:: Supplied material ::
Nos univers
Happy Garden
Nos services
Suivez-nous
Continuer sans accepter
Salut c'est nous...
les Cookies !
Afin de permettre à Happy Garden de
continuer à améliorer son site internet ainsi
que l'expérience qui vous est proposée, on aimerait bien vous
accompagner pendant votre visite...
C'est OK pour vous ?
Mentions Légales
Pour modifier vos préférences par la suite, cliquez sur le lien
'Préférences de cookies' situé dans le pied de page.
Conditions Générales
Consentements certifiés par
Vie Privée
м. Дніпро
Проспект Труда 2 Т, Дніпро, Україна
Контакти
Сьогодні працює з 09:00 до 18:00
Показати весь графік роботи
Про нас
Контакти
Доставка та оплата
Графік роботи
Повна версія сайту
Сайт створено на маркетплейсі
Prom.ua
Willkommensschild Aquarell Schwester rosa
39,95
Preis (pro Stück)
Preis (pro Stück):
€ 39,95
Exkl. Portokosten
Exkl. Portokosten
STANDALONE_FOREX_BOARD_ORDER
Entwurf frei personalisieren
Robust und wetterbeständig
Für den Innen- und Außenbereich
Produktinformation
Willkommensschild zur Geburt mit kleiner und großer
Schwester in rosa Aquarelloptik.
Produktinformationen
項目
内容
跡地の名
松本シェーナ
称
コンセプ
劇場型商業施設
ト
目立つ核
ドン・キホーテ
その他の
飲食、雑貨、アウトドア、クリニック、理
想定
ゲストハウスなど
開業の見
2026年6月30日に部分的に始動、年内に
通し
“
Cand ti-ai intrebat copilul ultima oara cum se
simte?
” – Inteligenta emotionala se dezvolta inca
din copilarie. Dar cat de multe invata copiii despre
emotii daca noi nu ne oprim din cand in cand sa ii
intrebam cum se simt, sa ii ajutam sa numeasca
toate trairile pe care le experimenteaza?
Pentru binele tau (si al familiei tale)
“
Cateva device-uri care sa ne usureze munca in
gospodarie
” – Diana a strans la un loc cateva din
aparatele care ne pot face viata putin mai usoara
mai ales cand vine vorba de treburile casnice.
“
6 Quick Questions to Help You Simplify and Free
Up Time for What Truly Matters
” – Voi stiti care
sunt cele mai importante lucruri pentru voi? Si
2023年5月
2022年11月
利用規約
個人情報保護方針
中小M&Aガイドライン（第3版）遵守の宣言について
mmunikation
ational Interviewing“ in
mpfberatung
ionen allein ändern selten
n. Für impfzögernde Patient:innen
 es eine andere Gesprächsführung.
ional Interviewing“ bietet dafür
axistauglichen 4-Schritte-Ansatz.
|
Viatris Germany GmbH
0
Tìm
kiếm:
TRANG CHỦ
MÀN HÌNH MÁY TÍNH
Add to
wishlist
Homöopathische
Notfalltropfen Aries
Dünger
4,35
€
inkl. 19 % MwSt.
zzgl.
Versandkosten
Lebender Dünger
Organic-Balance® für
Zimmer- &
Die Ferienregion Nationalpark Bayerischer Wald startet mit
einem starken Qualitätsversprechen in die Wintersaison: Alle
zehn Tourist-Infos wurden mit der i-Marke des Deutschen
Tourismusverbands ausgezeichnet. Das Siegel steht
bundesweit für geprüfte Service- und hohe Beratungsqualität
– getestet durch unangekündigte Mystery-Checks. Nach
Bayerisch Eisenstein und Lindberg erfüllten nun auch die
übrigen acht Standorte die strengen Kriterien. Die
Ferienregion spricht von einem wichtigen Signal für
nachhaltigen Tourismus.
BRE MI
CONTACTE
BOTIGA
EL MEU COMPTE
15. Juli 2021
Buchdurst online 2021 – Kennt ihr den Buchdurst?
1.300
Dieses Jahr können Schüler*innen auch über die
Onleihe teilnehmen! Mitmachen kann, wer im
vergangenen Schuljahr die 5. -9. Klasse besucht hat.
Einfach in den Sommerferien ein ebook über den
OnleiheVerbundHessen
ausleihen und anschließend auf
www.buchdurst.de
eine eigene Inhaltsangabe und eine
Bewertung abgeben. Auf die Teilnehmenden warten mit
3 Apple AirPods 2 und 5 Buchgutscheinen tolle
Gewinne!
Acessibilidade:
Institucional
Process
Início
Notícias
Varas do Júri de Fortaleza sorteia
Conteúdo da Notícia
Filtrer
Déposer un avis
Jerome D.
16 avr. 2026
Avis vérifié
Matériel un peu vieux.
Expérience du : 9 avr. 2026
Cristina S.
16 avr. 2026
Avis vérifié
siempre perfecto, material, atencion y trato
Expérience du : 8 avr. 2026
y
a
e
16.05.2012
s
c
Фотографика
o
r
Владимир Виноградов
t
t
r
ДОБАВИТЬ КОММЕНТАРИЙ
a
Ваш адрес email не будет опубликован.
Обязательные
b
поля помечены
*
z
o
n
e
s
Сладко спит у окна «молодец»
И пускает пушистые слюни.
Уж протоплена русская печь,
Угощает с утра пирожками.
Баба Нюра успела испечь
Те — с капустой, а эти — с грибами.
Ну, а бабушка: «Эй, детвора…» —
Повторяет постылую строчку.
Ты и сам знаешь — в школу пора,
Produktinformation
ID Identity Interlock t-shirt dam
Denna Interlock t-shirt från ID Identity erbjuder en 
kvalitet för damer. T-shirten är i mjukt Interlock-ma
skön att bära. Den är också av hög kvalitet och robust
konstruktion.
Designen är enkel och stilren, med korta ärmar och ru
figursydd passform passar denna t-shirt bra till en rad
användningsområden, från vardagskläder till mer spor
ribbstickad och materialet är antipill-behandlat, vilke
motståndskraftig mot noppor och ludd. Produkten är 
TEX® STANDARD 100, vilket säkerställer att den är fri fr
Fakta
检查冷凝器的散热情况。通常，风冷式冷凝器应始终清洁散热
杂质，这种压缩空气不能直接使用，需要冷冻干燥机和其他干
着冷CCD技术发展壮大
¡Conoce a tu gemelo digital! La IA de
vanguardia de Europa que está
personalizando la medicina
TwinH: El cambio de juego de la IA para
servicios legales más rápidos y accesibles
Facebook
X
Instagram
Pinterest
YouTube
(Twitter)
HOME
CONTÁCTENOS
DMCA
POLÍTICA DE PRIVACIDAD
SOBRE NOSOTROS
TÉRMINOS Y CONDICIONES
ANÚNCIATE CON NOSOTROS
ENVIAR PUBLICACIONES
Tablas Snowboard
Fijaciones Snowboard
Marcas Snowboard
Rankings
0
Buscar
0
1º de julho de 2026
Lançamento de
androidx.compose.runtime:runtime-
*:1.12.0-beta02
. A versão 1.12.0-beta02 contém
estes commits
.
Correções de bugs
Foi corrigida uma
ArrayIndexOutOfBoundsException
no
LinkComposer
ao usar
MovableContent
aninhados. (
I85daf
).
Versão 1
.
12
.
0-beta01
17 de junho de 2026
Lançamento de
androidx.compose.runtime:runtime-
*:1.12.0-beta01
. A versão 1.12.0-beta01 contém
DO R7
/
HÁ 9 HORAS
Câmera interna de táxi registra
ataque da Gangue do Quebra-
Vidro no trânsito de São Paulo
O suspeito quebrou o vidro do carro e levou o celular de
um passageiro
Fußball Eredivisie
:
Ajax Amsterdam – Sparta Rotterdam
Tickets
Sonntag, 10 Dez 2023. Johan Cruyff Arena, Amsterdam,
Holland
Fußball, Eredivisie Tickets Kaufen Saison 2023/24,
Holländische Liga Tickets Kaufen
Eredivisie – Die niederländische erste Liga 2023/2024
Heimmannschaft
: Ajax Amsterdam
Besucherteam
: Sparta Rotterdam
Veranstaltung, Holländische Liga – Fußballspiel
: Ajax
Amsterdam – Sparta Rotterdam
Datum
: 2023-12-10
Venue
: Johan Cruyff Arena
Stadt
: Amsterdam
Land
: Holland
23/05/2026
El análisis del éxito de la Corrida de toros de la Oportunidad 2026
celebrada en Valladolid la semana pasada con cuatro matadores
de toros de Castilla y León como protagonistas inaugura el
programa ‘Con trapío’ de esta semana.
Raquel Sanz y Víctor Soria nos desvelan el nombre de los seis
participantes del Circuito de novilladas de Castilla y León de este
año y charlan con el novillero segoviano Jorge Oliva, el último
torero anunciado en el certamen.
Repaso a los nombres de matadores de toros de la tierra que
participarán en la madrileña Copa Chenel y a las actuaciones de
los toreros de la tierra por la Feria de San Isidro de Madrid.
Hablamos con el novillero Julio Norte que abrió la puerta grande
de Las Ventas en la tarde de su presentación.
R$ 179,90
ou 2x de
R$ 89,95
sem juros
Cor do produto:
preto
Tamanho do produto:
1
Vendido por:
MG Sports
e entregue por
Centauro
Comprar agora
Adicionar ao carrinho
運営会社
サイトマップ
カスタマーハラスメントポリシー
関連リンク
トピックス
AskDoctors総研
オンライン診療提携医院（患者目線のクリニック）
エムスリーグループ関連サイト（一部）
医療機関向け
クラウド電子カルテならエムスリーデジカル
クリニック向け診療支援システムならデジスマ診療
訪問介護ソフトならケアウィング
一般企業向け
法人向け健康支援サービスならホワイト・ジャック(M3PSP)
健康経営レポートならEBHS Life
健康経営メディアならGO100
:::
◆ Work request
Print exactly the lines from the beginning of the entries through the line with "emotii daca noi". Output nothing more.

◆ Answer box
Nos univers
Happy Garden
Nos services
Suivez-nous
Continuer sans accepter
Salut c'est nous...
les Cookies !
Afin de permettre à Happy Garden de
continuer à améliorer son site internet ainsi
que l'expérience qui vous est proposée, on aimerait bien vous
accompagner pendant votre visite...
C'est OK pour vous ?
Mentions Légales
Pour modifier vos préférences par la suite, cliquez sur le lien
'Préférences de cookies' situé dans le pied de page.
Conditions Générales
Consentements certifiés par
Vie Privée
м. Дніпро
Проспект Труда 2 Т, Дніпро, Україна
Контакти
Сьогодні працює з 09:00 до 18:00
Показати весь графік роботи
Про нас
Контакти
Доставка та оплата
Графік роботи
Повна версія сайту
Сайт створено на маркетплейсі
Prom.ua
Willkommensschild Aquarell Schwester rosa
39,95
Preis (pro Stück)
Preis (pro Stück):
€ 39,95
Exkl. Portokosten
Exkl. Portokosten
STANDALONE_FOREX_BOARD_ORDER
Entwurf frei personalisieren
Robust und wetterbeständig
Für den Innen- und Außenbereich
Produktinformation
Willkommensschild zur Geburt mit kleiner und großer
Schwester in rosa Aquarelloptik.
Produktinformationen
項目
内容
跡地の名
松本シェーナ
称
コンセプ
劇場型商業施設
ト
目立つ核
ドン・キホーテ
その他の
飲食、雑貨、アウトドア、クリニック、理
想定
ゲストハウスなど
開業の見
2026年6月30日に部分的に始動、年内に
通し
“
Cand ti-ai intrebat copilul ultima oara cum se
simte?
” – Inteligenta emotionala se dezvolta inca
din copilarie. Dar cat de multe invata copiii despre
emotii daca noi nu ne oprim din cand in cand sa ii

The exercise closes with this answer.